電子書籍化に向けて

 アップルのipadが社会的に注目を浴び、それに対抗するGoogleのOSを積んだタブロイド型の端末が中国で1万円ほどの価格で売り出された。秋には、Googleをはじめ、電子書籍のプラットフォームをめぐる攻防が、いっそう激しくなると言われている。

 パソコンが、10万円〜20万円くらいの価格だったのに対して、ノートサイズのタッチパネル式のタブロイド型端末が1万円〜3万円くらいの間で売り出されるようになると、あっという間に、この機器を使った情報伝達環境が教育やビジネスの現場を中心に整備されていくのは間違いないだろう。

 紙の本の魅力は無くならないという意見は多く、私もそう思う。しかし、現在、社会に流通している情報で、敢えて紙を用いなくてもいいものが莫大にあるのも事実だ。

 今後は、紙だからこそ価値あるものと、紙でなくてもいいものが明確に分かれてくる。また、紙の世界では困難だったことが、電子の世界で簡単になるものがでてくる。

私は、これまで「風の旅人」という紙の雑誌を作ってきて、これを電子書籍にするかどうか色々考えたが、今の段階で敢えて電子書籍にする必要はないと思っている。

 ただし、「風の旅人」で実現したかった世界を、電子書籍ならではの方法で実現していくことは可能ではないかと、最近、思うようになった。

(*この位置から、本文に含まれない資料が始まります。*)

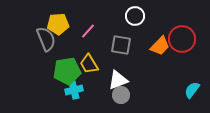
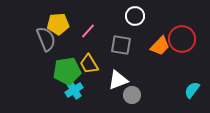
cyan cross: rotated 18 degrees counterclockwise
gray circle: moved 11 px right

 とりわけ、私が、「風の旅人」のなかでエネルギーを注ぎ込んできた写真のことだ。

 現在、出版社が書店流通向けに作る写真集は、「一般受け」を狙ったものが多い。そして、写真家が自らの表現を世に問うような形で作っている写真集のほとんどが、自費出版であることはあまり知られていない。しかも、そのコストは、1000部ほど作るのに200万〜400万円ほどもかかる。そのうち600部ほどは作者自身の手元に置かれ(つまり作者自らが販売する)、残りは写真家の望みである書店流通に流れるけれど、その販売利益は出版社のものになるという、写真家にとっては足元を見られている形式の何とも悲惨な状況なのだ。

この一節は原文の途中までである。